Entonces le pedimos a Yon si podíamos aprovechar la remada por el Casiquiare para que nos regresaran a la comunidad baré. Yon, con cierta expresión indescifrable, primero nos dijo que no había problema pero luego, cuando ya habíamos desarmado el campamento y nos encontrábamos con las mochilas en la orilla, hubo una secuencia de cruces de diálogos en idioma yanomami que no entendimos pero que generó una situación en la que nosotros quedábamos en tierra. Dos canoas partían y comenzaban a remar y nosotros permanecíamos en la orilla llenos de dudas. Sin embargo, a poco de salir, una regresó y nos levantó.

Luego me preguntaron si sabía remar y como les contesté que sí me pasaron un remo, pero no de la forma más amable. La situación siguió tensa durante unos minutos en los que nosotros remábamos en silencio y ellos remaban charlando en su idioma en un tono más bien serio. Al final alguien nos preguntó cuál era el motivo de nuestra visita. Entonces devino una larga conversación a la que estamos acostumbrados y en la que intentamos explicarles que, en resumen, no tenemos ningún interés comercial, que siempre estamos dispuestos a ayudar en todo lo que se pueda y que no venimos a robarles nada, que solo nos gusta viajar, conocer y colaborar. En estas circunstancias suelo escuchar mi propia voz y llenarme de dudas tanto como ellos. De todos modos, la conversación fue de a poco mechándose con algunas sonrisas y terminamos el viaje en un clima más distendido.

La remamos hasta el final.

Al llegar a Solano Ana y Omar nos recibieron con cariño y nos invitaron a desayunar. Les contamos nuestra experiencia con los yanomamis que, a decir verdad, fue mucho más corta de lo que habíamos imaginado. Luego la abuela Ana nos pidió si no teníamos medicamentos para sus dolores. Le dimos todos los ibuprofenos que llevábamos.

(La historia hasta acá también se puede ver en el nuevo videíto de Vane)

Al despedirnos nos abrazamos y Ana lagrimeó. A mí se me hizo una piedra en la garganta. No habíamos pasado mucho tiempo tampoco con los baré, pero Ana y Omar son personas mayores, muy carenciados y viven lejos de todo. Suponíamos que no íbamos a volver a vernos y un abrazo es algo movilizante.

Regresamos rápido a San Carlos, íbamos mucho más livianos y con apuro, queríamos llegar temprano para poder cruzar a San Felipe y acampar. Fueron cinco horas de caminata a paso firme y casi sin descansar.

San Felipe, Colombia.

Los siguientes dos días continuamos intentando salir de la zona. El avión militar colombiano había llegado y se había vuelto a ir mientras estábamos con los yanomamis y no volvería a pasar hasta dentro de un mes. Norberto ya había partido a rescatar al barco varado en el Casiquiare y el carguero del combustible no salía aún de Puerto Ayacucho ni daba la impresión de que fuera a hacerlo pronto. Finalmente llegó el DC-3, el avión a hélice de la segunda guerra mundial. Le explicamos a la gente de la aeronave nuestra situación y logramos que aceptaran llevarnos por 300 mil pesos colombianos hasta Puerto Inírida. Era la solución final para salir de aquella zona de tan difícil navegación.

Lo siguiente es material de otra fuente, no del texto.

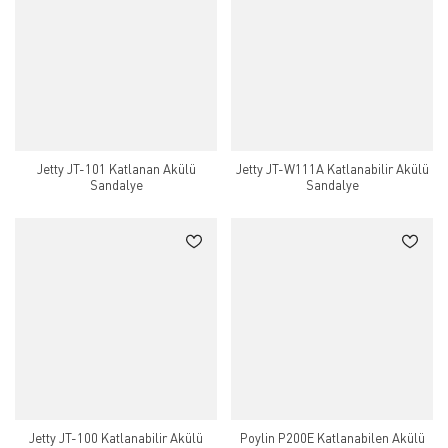
Jetty JT-101 Katlanan Akülü
Jetty JT-W111A Katlanabilir Akülü
Sandalye
Sandalye
Jetty JT-100 Katlanabilir Akülü
Poylin P200E Katlanabilen Akülü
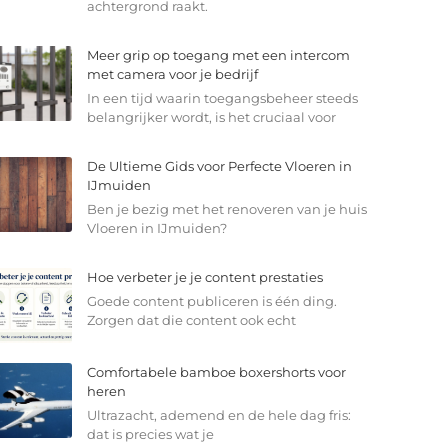
achtergrond raakt.
Meer grip op toegang met een intercom
met camera voor je bedrijf
In een tijd waarin toegangsbeheer steeds
belangrijker wordt, is het cruciaal voor
De Ultieme Gids voor Perfecte Vloeren in
IJmuiden
Ben je bezig met het renoveren van je huis
Vloeren in IJmuiden?
Hoe verbeter je je content prestaties
Goede content publiceren is één ding.
Zorgen dat die content ook echt
Comfortabele bamboe boxershorts voor
heren
Ultrazacht, ademend en de hele dag fris:
dat is precies wat je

Fueron cincuenta minutos de vuelo en los que viajamos junto a la carga. Estuvimos un buen rato mirando por la ventanilla. Podíamos ver la densa selva amazónica, los ríos serpenteantes.

Al aterrizar en Inírida comprendimos que tampoco iba a ser fácil seguir en barco desde ahí, dudábamos de cuánto tardaríamos en conseguir algo que nos llevara por el extenso río Guaviare. Entonces les preguntamos a los pilotos del avión si seguían vuelo. Nos dijeron que seguirían hacia Villavicencio. Eso nos dejaba mucho mejor, ahí ya había carretera. Negociamos el pasaje por casi 400 mil pesos más, que era todo lo que teníamos incluyendo unos reales que nos habían quedado, y volvimos a levantar vuelo.